### [PROMPT]
Write out the entries exactly, leaving out every picture.

(Transcribed page contents)
□ □ □ □

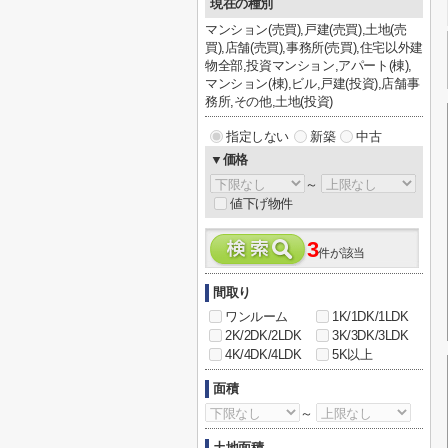
現在の種別
マンション(売買),戸建(売買),土地(売
買),店舗(売買),事務所(売買),住宅以外建
物全部,投資マンション,アパート(棟),
マンション(棟),ビル,戸建(投資),店舗事
務所,その他,土地(投資)
指定しない
新築
中古
▼価格
～
値下げ物件
3
件が該当
間取り
ワンルーム
1K/1DK/1LDK
2K/2DK/2LDK
3K/3DK/3LDK
4K/4DK/4LDK
5K以上
面積
～
土地面積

□ □ □ □

### [FINISHED EXERCISE]
現在の種別
マンション(売買),戸建(売買),土地(売
買),店舗(売買),事務所(売買),住宅以外建
物全部,投資マンション,アパート(棟),
マンション(棟),ビル,戸建(投資),店舗事
務所,その他,土地(投資)
指定しない
新築
中古
▼価格
～
値下げ物件
3
件が該当
間取り
ワンルーム
1K/1DK/1LDK
2K/2DK/2LDK
3K/3DK/3LDK
4K/4DK/4LDK
5K以上
面積
～
土地面積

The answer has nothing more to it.